Just like Isaiah said, “the nations” came to worship – bringing their treasures with them.
They will bring gold and frankincense,
And will bear good news of the praises of the Lord (Isa 60:6).
Now God’s people could be brought back and restored, gathered from the ends of the earth. And with such redemption, “an everlasting joy” would be upon the heads of His people.
What Happened to Zion?
You see, what Matthew was communicating is what the wise men found out as they came to Zion – what they were seeking was not a city – it was a person. God’s hopes and projections for Zion would not be fulfilled in Jerusalem – they would be fulfilled in Jesus.
- Zion represented the presence of God on the earth – we got that with Jesus (“Immanuel,” Matt 1:23).
- Zion represented the rule of God over the universe – we got that with the One who was “born king of the Jews,” “the Christ (Anointed One),” the rightful “son of David,” the seed of Abraham (Matt 1:1).
- Zion represented the worship of God – it was where the temple was, the place where sacrifices were offered for the sins of people. That’s why the angel said, “Name Him Jesus, for He will save His people from their sins” (Matt 1:21)
- Zion represented the people of God – that’s what Matthew meant by “out of Egypt I called My Son” (Matt 2:15; cf. Hos 11:1). Hosea was referring to “Israel,” and Matthew well knew that, but Matthew was saying that Jesus is the true Israel. Jesus embodied everything Israel was supposed to be.
The wise men found out that what they were seeking (the presence of God, the rule of God, the worship of God, and the people of God) is not found in a place – it’s found in a person!
King Herod saw the birth of this King to be a threat to his own kingship. There was no room in his economy for a threat to his throne. As the story goes on, Herod had all of the male babies in Bethlehem under the age of two slaughtered to try to kill Jesus in the process (Matt 2:16). In no way would King Herod “worship” this Messiah – instead he wanted to kill Him.
Unfortunately, we live in a world that is very hostile to the Messiah born in Bethlehem. The psalmist said,
The kings of the earth take their stand
And the rulers take counsel together
Against the Lord and against His Anointed, saying,
“Let us tear their fetters apart
And cast away their cords from us!” (Ps 2:2-3).

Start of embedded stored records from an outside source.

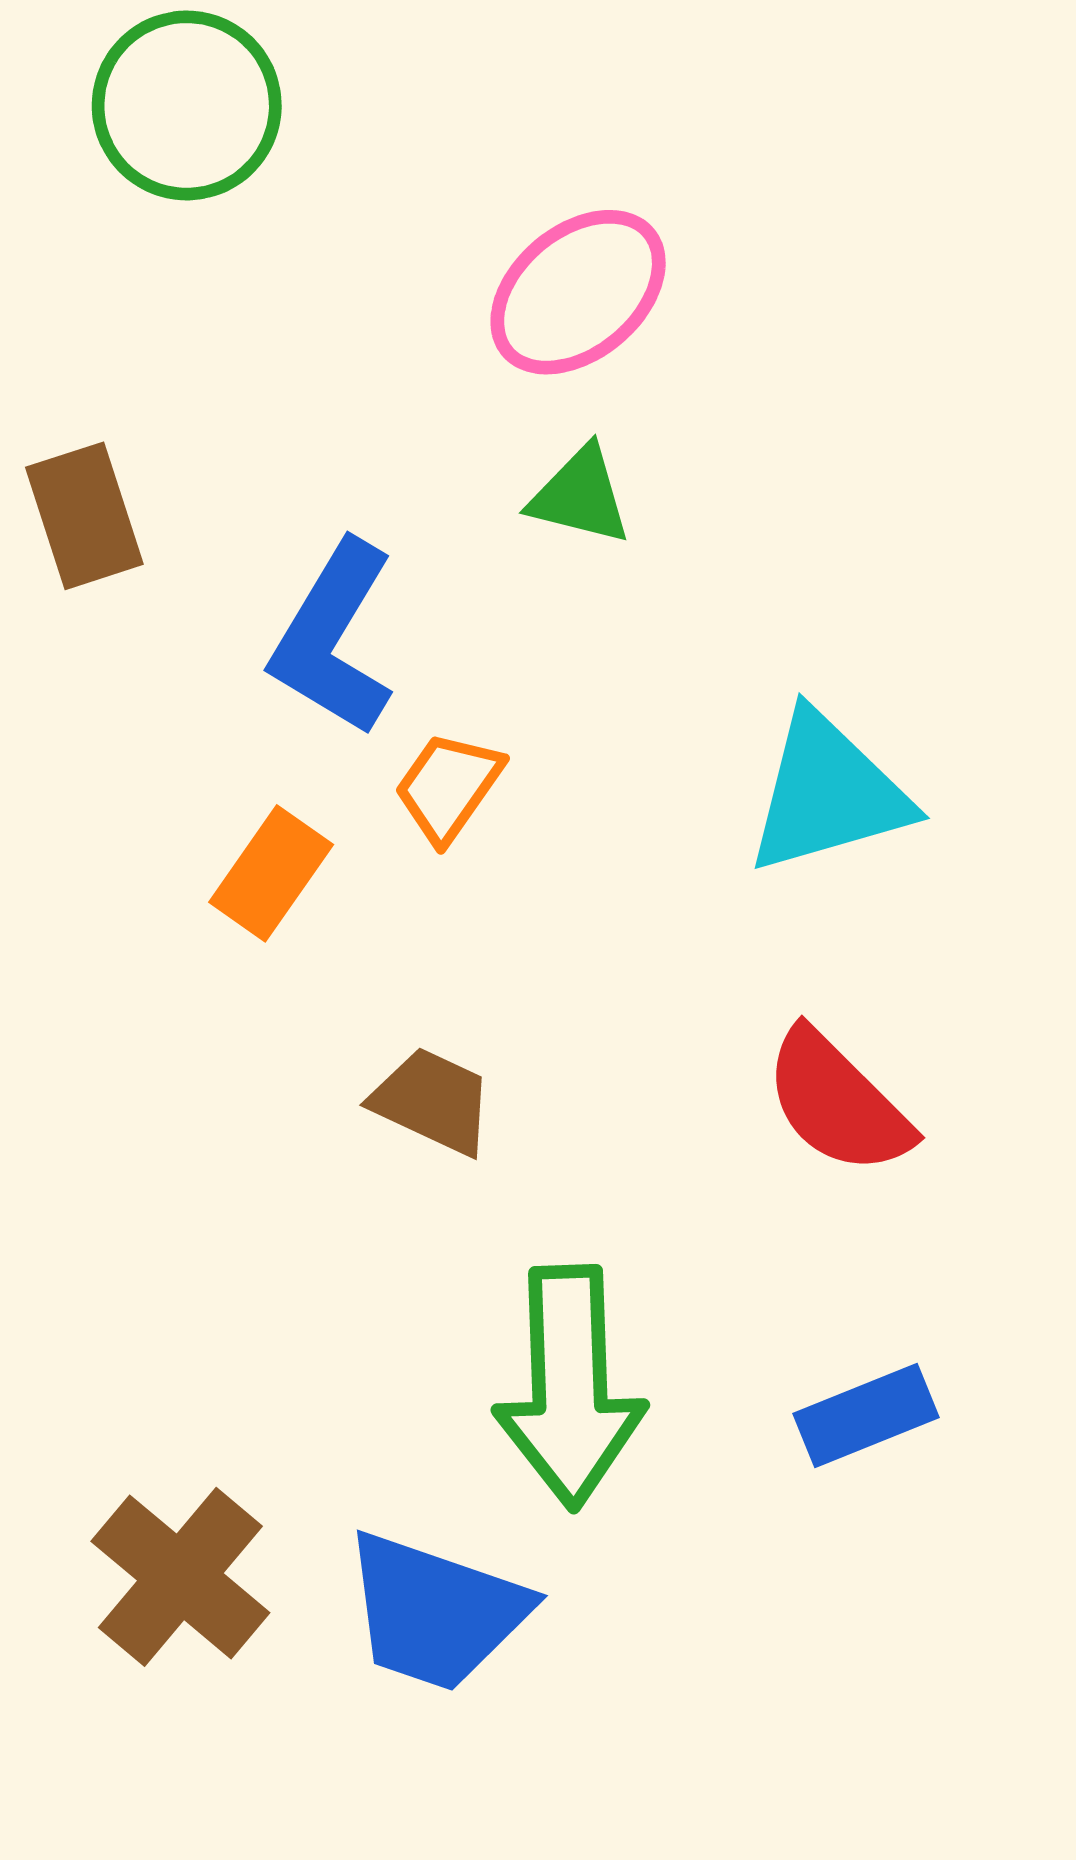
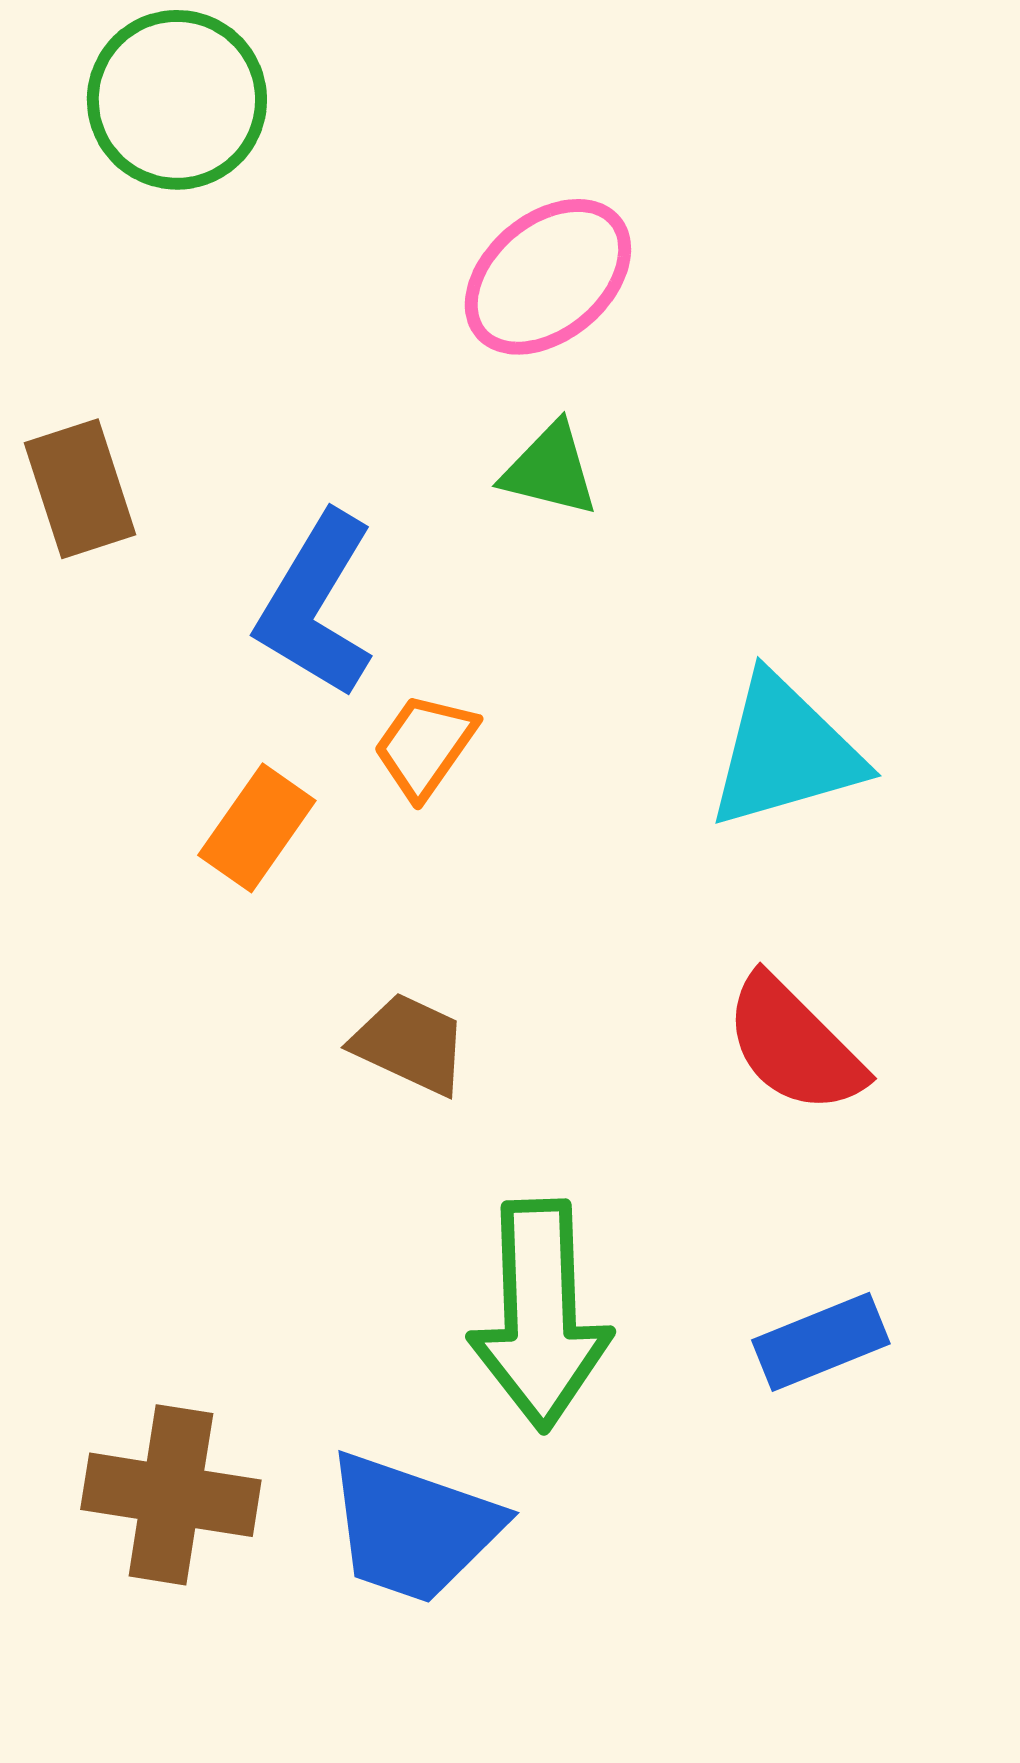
brown cross: (180, 1577) -> (171, 1495), turned -31

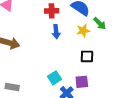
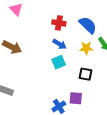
blue arrow: (56, 32) -> (60, 44), turned -64
cyan square: (55, 78) -> (59, 62), moved

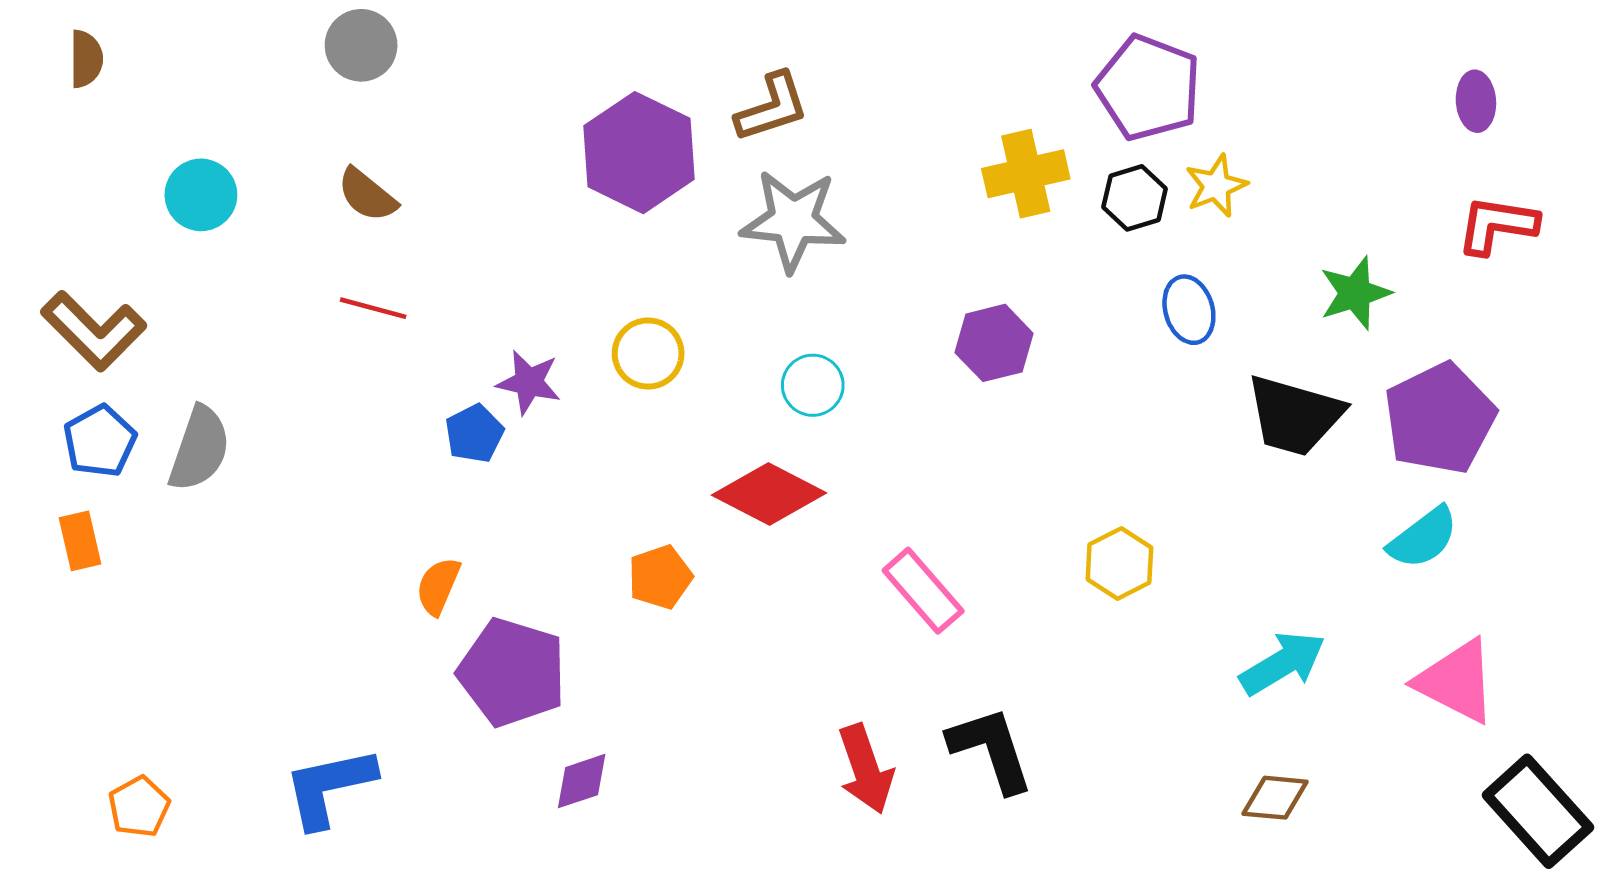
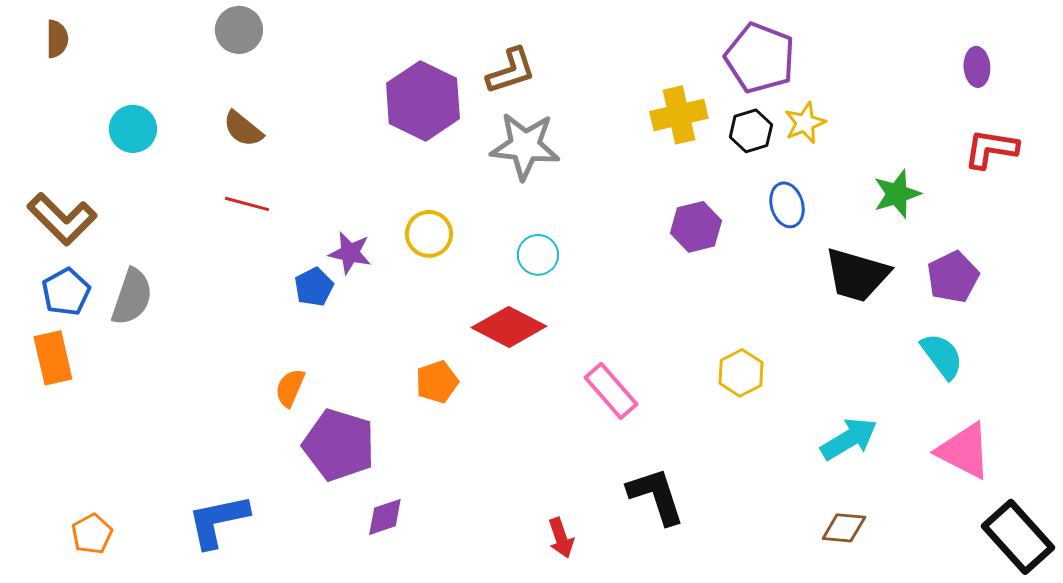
purple hexagon: (994, 343) -> (696, 227), moved
purple pentagon: (1440, 418) -> (953, 277), size x0.7
cyan semicircle: (1423, 538) -> (942, 356), turned -90
orange rectangle: (80, 541) -> (53, 358), size x1.4
red arrow: (866, 769) -> (561, 538), moved, size x0.7

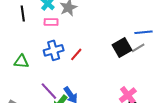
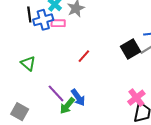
blue cross: (54, 50) -> (43, 20), moved
green triangle: (21, 62) -> (28, 63), turned 35

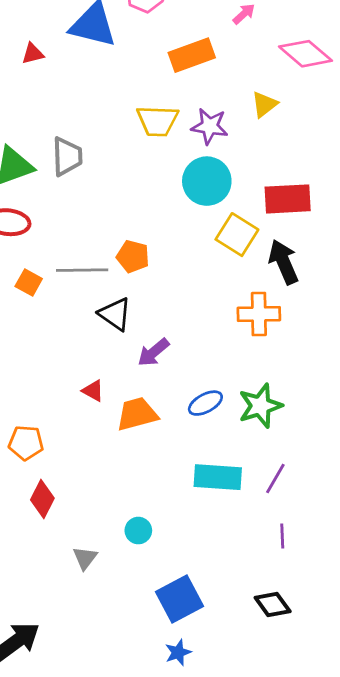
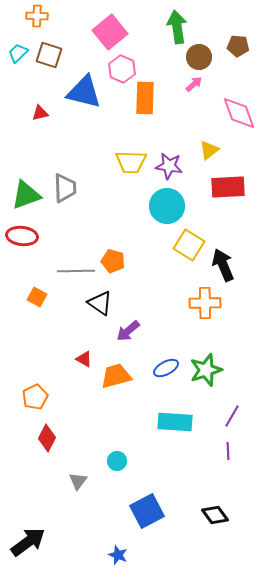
pink diamond: (305, 54) -> (239, 113), turned 30
orange rectangle: (192, 55) -> (145, 98), moved, turned -68
red rectangle: (288, 199) -> (228, 187), moved
orange square: (29, 282) -> (37, 297), moved
orange pentagon: (26, 443) -> (35, 397), turned -30
purple line: (275, 478) -> (232, 416), moved
purple line: (282, 536) -> (228, 451), moved
blue star: (178, 652) -> (118, 555), moved, turned -30

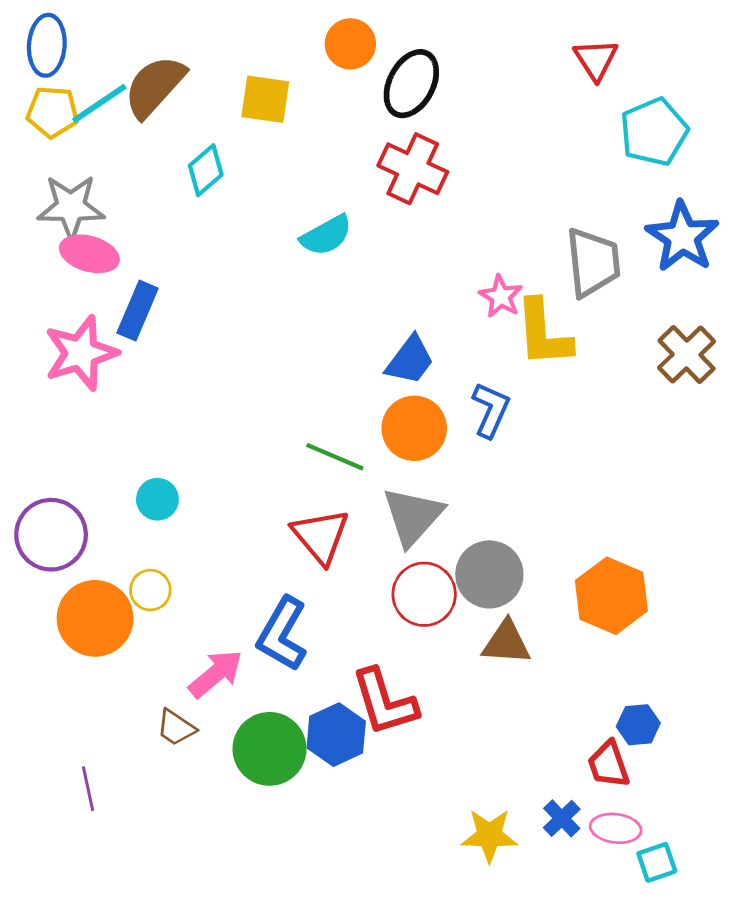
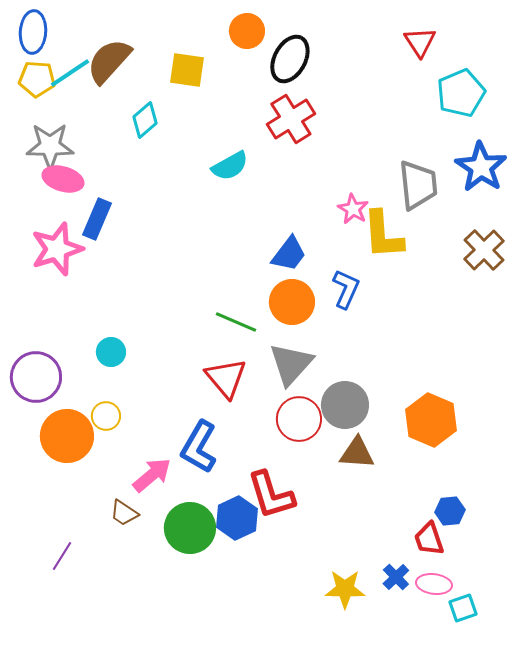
red cross: (413, 169) -> (291, 119), turned 33
purple line: (88, 789) -> (62, 556), turned 44

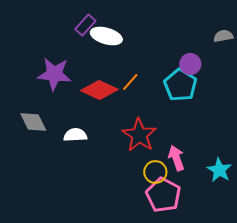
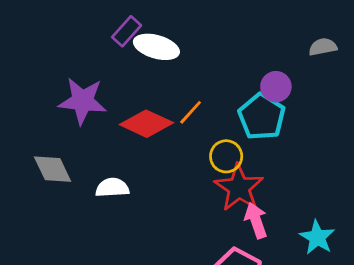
red star: (139, 135) -> (239, 188), moved
yellow circle: (155, 172) -> (226, 156), moved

But there is a verse in Isaiah’s prophecy that applies to King Herod and anyone else who refuses to submit and worship this King. There is something special about this child – God is doing something highly significant:
For the nation and the kingdom which will not serve you will perish,
And the nations will be utterly ruined (Isa 60:13).
As the psalmist said,
Now therefore, O kings, show discernment;
Take warning, O judges of the earth.
Worship the Lord with reverence
And rejoice with trembling.
Do homage to the Son, that He not become angry, and you perish in the way,
For His wrath may soon be kindled.
How blessed are all who take refuge in Him! (Ps 2:10-12).
If you choose to reject the Son, you will perish and face His wrath. If you embrace Him as your Lord, you will be “blessed.”